Juninho

Personal information
- Full name: Adilson dos Anjos Oliveira
- Date of birth: 23 October 1987 (age 38)
- Place of birth: Goiânia, Brazil
- Height: 1.71 m (5 ft 7+1⁄2 in)
- Position: Defensive midfielder

Team information
- Current team: Goiás
- Number: 8

Senior career*
- Years: Team / Apps / (Gls)
- 2009–2010: Aparecida / 12 / (1)
- 2011–2012: Rio Verde / 26 / (2)
- 2011: → Aparecida (loan) / 9 / (1)
- 2012–2013: Mogi Mirim / 16 / (0)
- 2013–2016: Atlético Paranaense / 31 / (0)
- 2014–2015: → Ponte Preta (loan) / 63 / (2)
- 2016: → Ferroviária (loan) / 15 / (2)
- 2016: → América Mineiro (loan) / 32 / (2)
- 2017–2024: América Mineiro / 265 / (22)
- 2025–: Goiás / 62 / (2)

= Juninho (footballer, born November 1987) =

Brazilian footballer

Adilson dos Anjos Oliveira (born 23 October 1987), commonly known as Juninho, is a Brazilian footballer who captains and plays as a defensive midfielder for Goiás.

==Career==
===Early career===
Born in Goiânia, Goiás, Juninho worked as a butcher in a supermarket before starting his career with Aparecida in 2009, already aged 22. He moved to Rio Verde in 2011, winning the year's Campeonato Goiano Segunda Divisão, and was regularly used during the 2012 Campeonato Goiano.

===Mogi Mirim===
On 3 May 2012, Juninho was announced at Série D side Mogi Mirim. He played a part in the club's promotion campaign to the Série C, and featured regularly in the 2013 Campeonato Paulista.

===Atlético Paranaense===
On 28 May 2013, Juninho signed for Série A side Atlético Paranaense. He made his debut in the category on 1 June, coming on as a first-half substitute for Deivid in a 2–2 home draw against Flamengo.

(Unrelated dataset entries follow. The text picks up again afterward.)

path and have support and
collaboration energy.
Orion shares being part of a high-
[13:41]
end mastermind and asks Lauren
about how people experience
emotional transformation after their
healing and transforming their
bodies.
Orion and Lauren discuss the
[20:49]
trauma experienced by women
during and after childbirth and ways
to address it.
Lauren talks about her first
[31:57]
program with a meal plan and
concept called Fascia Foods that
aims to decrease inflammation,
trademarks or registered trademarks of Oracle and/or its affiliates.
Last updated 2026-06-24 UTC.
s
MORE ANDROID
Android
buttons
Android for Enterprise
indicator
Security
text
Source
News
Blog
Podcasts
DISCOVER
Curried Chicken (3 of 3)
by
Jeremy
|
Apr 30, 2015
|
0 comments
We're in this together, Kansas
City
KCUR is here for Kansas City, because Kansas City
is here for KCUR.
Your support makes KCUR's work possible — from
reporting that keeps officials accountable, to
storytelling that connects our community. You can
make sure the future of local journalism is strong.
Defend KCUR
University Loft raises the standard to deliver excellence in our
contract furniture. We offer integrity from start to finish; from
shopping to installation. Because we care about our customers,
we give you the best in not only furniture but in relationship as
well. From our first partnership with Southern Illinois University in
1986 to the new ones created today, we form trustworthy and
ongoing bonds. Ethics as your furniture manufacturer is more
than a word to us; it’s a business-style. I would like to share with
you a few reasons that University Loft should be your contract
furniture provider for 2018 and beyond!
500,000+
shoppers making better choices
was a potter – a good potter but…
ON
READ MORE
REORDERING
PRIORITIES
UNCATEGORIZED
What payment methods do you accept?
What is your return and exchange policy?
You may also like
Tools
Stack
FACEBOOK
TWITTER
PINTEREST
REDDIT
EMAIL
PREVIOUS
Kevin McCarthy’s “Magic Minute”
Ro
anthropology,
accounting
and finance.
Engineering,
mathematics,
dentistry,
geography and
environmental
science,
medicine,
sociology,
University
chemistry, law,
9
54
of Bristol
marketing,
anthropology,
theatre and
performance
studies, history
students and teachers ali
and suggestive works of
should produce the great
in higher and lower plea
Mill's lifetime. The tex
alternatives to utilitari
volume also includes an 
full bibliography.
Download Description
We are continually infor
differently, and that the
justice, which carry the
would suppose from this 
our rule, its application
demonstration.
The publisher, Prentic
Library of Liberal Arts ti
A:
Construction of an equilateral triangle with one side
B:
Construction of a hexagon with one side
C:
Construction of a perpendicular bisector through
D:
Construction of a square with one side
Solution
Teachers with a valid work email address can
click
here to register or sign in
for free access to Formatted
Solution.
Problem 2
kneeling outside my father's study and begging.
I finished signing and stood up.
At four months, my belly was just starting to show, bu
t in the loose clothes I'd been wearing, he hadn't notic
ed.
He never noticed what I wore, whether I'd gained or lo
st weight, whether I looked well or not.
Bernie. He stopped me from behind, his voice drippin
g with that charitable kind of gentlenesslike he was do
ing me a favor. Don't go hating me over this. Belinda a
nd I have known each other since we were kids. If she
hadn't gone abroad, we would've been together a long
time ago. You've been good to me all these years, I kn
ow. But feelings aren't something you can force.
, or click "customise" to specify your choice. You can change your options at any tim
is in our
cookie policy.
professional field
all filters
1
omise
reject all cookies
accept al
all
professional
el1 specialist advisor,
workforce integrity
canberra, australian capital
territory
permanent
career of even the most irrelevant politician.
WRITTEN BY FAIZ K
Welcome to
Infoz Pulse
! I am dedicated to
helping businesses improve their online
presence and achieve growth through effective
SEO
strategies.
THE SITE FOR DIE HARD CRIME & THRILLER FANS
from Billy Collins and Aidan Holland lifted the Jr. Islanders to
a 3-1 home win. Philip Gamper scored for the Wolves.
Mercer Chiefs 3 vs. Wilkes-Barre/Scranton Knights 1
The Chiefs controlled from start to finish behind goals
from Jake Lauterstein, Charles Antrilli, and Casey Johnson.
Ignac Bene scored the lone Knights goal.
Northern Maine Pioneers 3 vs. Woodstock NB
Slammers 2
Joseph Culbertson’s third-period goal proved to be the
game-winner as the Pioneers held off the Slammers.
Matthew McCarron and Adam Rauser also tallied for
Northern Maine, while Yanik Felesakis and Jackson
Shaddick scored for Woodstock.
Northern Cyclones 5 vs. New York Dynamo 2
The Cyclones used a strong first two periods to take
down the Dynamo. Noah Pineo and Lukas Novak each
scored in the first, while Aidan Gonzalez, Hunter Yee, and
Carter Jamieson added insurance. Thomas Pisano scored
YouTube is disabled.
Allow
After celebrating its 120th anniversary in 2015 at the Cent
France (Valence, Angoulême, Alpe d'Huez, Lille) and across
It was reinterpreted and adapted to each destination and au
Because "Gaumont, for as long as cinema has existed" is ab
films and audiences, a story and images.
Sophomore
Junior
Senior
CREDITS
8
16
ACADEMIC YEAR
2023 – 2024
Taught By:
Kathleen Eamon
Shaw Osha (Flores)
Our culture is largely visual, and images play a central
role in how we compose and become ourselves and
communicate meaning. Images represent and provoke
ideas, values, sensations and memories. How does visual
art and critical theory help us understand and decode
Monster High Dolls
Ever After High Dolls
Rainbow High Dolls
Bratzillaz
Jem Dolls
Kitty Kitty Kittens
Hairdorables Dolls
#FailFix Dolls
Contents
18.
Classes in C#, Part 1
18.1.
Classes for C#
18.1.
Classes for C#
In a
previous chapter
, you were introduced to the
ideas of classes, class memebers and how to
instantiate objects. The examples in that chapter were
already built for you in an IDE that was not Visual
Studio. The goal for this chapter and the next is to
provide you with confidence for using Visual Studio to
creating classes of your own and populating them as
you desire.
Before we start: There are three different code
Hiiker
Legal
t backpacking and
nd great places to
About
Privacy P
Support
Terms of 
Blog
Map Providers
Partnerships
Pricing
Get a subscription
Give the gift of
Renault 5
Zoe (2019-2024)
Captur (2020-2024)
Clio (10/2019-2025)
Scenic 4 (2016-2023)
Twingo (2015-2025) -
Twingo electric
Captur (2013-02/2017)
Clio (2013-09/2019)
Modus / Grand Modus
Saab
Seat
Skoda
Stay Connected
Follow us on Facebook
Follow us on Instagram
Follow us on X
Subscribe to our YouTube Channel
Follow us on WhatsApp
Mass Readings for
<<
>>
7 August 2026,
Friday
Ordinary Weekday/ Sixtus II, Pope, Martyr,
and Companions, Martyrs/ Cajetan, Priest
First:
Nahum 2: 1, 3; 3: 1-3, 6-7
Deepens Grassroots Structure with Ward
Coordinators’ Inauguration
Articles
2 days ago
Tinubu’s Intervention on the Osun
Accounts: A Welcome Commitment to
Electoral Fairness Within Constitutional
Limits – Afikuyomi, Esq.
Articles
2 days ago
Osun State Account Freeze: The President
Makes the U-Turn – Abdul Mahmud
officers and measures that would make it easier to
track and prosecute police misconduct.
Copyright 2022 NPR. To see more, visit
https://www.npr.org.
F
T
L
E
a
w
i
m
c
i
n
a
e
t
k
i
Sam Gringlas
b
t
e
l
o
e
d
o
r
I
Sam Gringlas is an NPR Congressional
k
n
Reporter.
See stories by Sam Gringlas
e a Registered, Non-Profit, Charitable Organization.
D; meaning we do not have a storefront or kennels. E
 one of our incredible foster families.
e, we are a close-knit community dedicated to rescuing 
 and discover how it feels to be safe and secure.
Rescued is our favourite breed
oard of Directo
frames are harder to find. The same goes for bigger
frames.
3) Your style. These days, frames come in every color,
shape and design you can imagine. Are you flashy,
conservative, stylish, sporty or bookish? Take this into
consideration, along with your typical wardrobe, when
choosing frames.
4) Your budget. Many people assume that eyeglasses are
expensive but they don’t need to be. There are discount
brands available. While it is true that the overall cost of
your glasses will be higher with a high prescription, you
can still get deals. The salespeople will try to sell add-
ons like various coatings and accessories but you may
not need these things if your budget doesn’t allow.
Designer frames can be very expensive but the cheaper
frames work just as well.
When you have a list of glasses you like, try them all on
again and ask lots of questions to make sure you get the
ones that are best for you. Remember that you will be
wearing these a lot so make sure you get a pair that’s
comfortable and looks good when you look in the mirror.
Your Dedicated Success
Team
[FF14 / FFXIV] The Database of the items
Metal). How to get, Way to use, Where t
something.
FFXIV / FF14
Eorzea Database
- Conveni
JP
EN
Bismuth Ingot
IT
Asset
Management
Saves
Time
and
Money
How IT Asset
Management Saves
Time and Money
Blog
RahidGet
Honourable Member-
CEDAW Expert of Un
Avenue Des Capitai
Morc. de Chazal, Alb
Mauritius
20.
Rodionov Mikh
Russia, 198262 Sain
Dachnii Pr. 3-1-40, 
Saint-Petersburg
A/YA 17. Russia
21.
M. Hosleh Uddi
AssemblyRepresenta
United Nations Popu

During the 2013 season, Juninho was mainly used as a left back with head coach Vagner Mancini, as a backup to Pedro Botelho. He was, however, demoted to the under-23 squad for the 2014 Campeonato Paranaense by new head coach Miguel Ángel Portugal.

====Loan to Ponte Preta====
Juninho was loaned to Série B side Ponte Preta on 24 April 2014, until the end of the year. He became an immediate first-choice at the club, scoring twice in 35 league appearanceas as the club returned to the top tier at first attempt.

Juninho remained at Ponte for the 2015 season, after the club agreed a new one-year loan with Atlético on 13 January of that year.

====Loan to Ferroviária====
In January 2016, Juninho was one of several players of Atlético loaned to Ferroviária for the 2016 Campeonato Paulista, after both clubs agreed to a partnership. He featured in all matches of the club in the competition, as they managed to avoid relegation.

===América Mineiro===
On 10 May 2016, Juninho joined América Mineiro in the top tier, on loan until the end of the year. He was a first-choice as the club suffered relegation, scoring twice in 32 league matches; his first goal in the category came on 25 July, but in a 2–1 away loss against Flamengo.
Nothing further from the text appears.